Siddhart Malla, son of Indian business tycoon Vijay Mallya, has defended his father by hitting back at trolls on Twitter. Vijay has been accused of hiding out in the UK over huge debts to Indian banks and Indian authorities had his passport revoked on 25 April.

Thousands of Indians have demanded to know how the businessman was allowed to leave the country while owing £1bn ($1.4bn) of unpaid debts to banks, triggered by the collapse of his Kingfisher Airlines in 2013. Indian authorities have given Mallya one week to state why his passport should not be revoked as many turn to Twitter to target his son, Siddhart Mallya, over his father's actions.
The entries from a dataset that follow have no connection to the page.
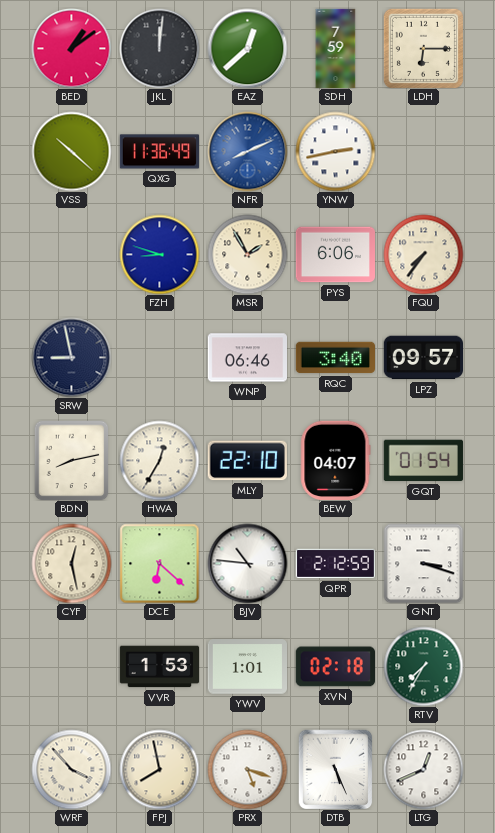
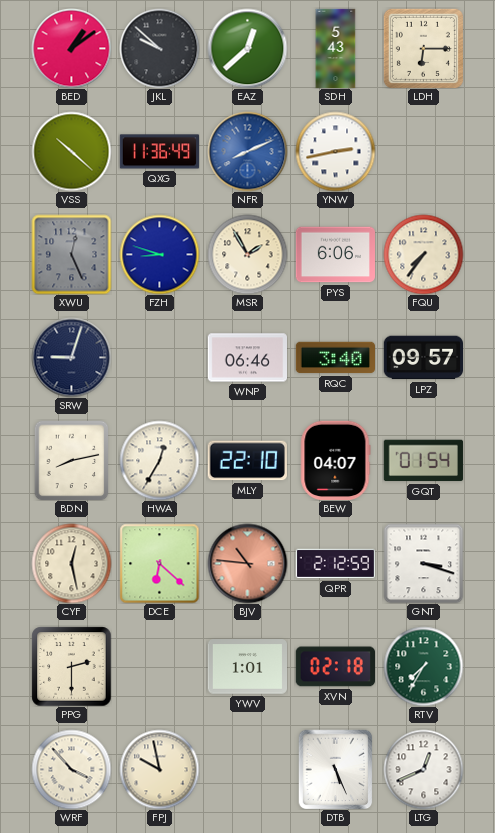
JKL: 12:01 -> 9:52
SDH: 7:59 -> 5:43
XWU: none -> 12:26
SRW: 8:58 -> 9:03
BJV dial: white -> salmon
PPG: none -> 2:30
VVR: 1:53 -> none
FPJ: 7:58 -> 9:58
PRX: 5:18 -> none
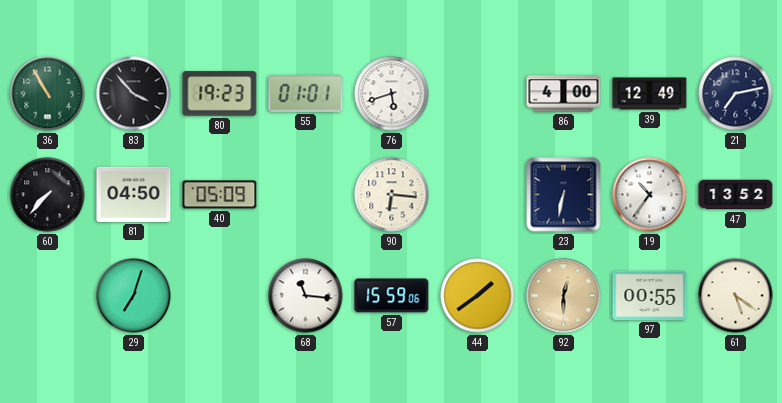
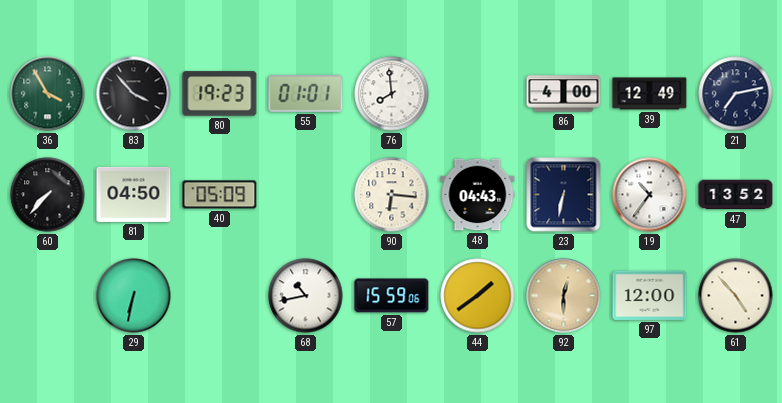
36: 10:55 -> 3:55
76: 5:42 -> 7:59
48: none -> 04:43
29: 7:03 -> 6:32
68: 11:16 -> 10:43
97: 00:55 -> 12:00
61: 5:21 -> 4:53
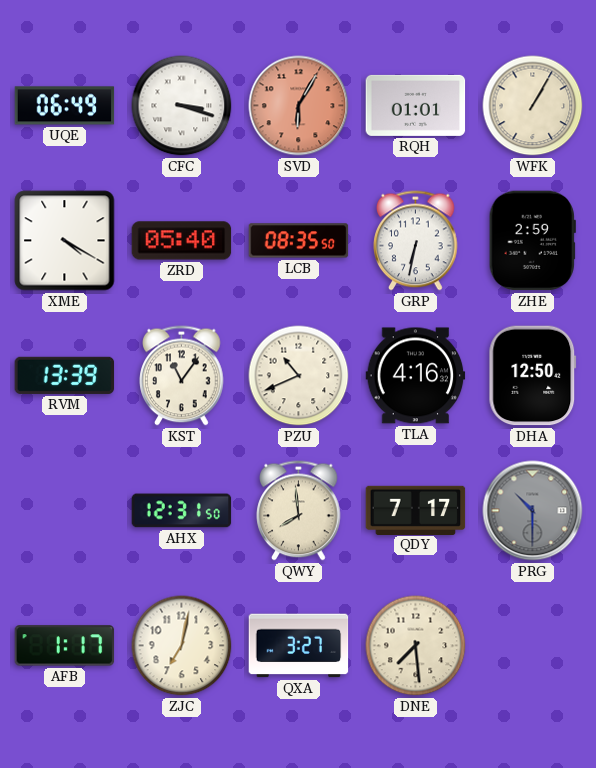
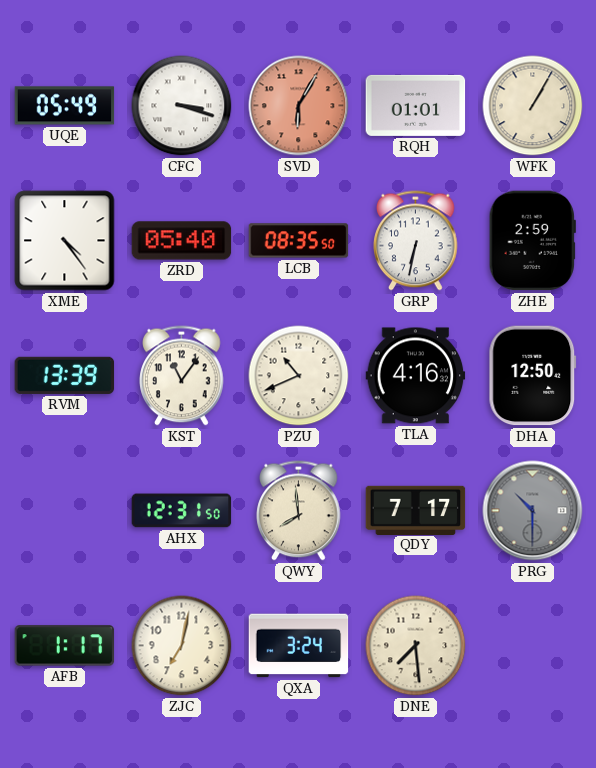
UQE: 06:49 -> 05:49
XME: 4:20 -> 4:24
QXA: 3:27 -> 3:24
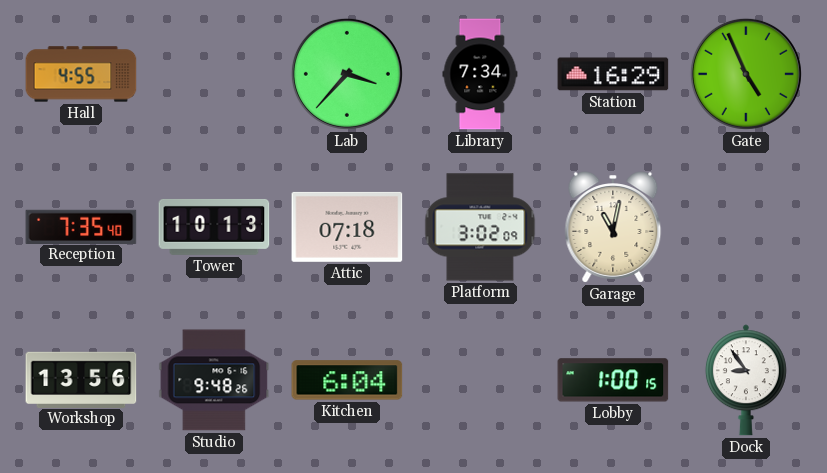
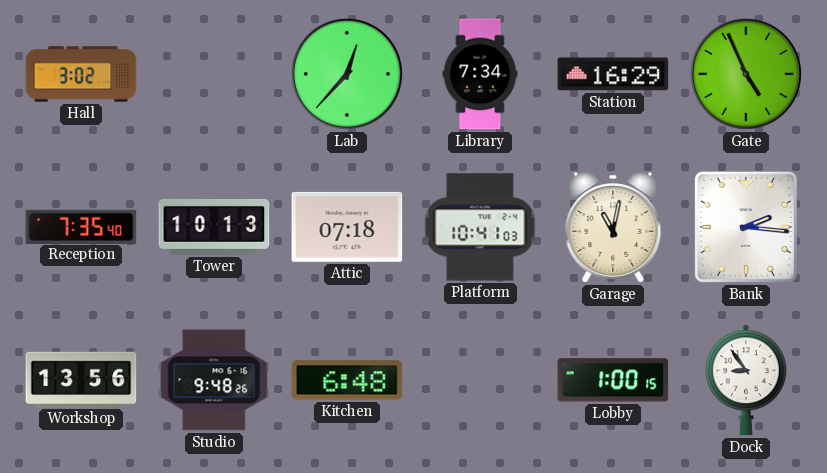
Hall: 4:55 -> 3:02
Lab: 3:37 -> 12:37
Platform: 3:02 -> 10:41
Bank: none -> 2:16
Kitchen: 6:04 -> 6:48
Despite a number of messages from people, Siddhart appears to be relatively calm about the situation. As news broke about Vijay's passport being revoked, Siddhart hit back at angry Twitter messages with light-hearted responses to defend his father. Responding to a Twitter user who asked him to tell his father not to run away, Siddhart said: "Trust me, in 28 years, I've never seen my dad 'run' anywhere!" The Twitter user had said that Mallya should return to India and settle all loans.

Another person questioned Siddhart on where his father was, before saying that he would soon be behind bars drinking "neat water". Siddhart took the opportunity to joke about the user's choice of words, saying: "'Neat' water? Does that mean it's going to be bottled? Guess that's okay then."
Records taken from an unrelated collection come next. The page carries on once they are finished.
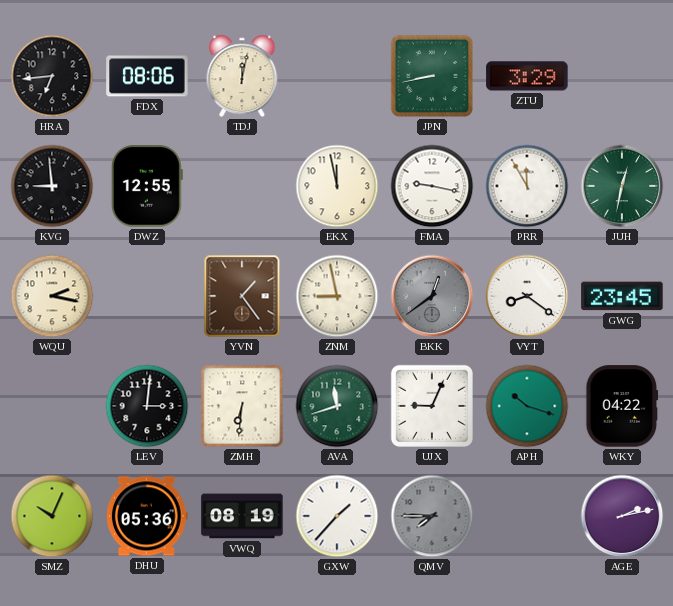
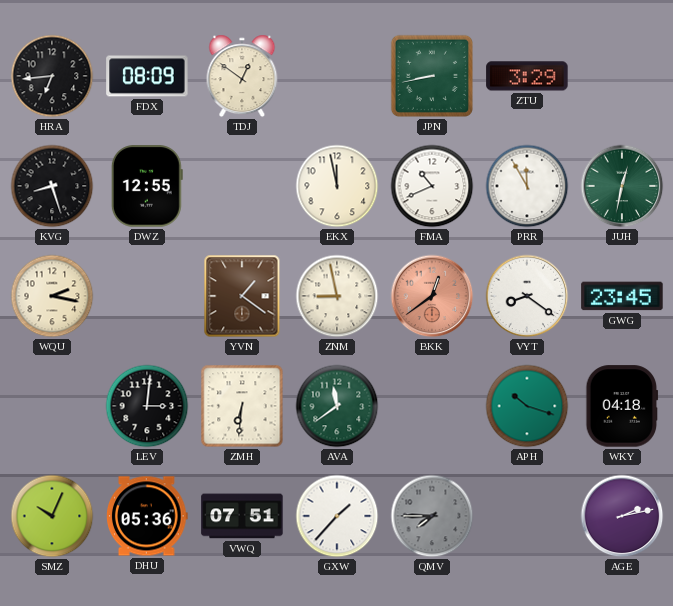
FDX: 08:06 -> 08:09
TDJ: 12:02 -> 12:51
KVG: 8:59 -> 8:27
FMA: 9:17 -> 10:41
YVN: 1:24 -> 1:21
BKK dial: grey -> salmon
AVA: 11:42 -> 11:39
UJX: 9:04 -> none
WKY: 04:22 -> 04:18
VWQ: 08:19 -> 07:51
Despite a number of angry messages, Siddhart also got messages of support that commended him for having a positive attitude during the situation. When one user told Siddhart that he was "the most positive human" that she had ever heard of, Siddhart responded by saying: "It's the only way to be."

Another user also lent his support for Siddhart, sarcastically tweeting: "Nothing much to do, let's try and troll @sidmallya. Abuse him for stuff he's not responsible for." Siddhart retweeted the tweet with a comment saying, "Seems to be some people's favourite pasttime!"

Earlier in April 17 banks in India, led by the State Bank of India, rejected a proposal by Vijay Mallya to pay 40bn Indian rupees (£416m, $600m) by September 2016 to settle his loans, saying that the offer was inadequate. An arrest warrant has been issued by a court in Mumbai and Indian authorities are believed to be considering his deportation from the UK.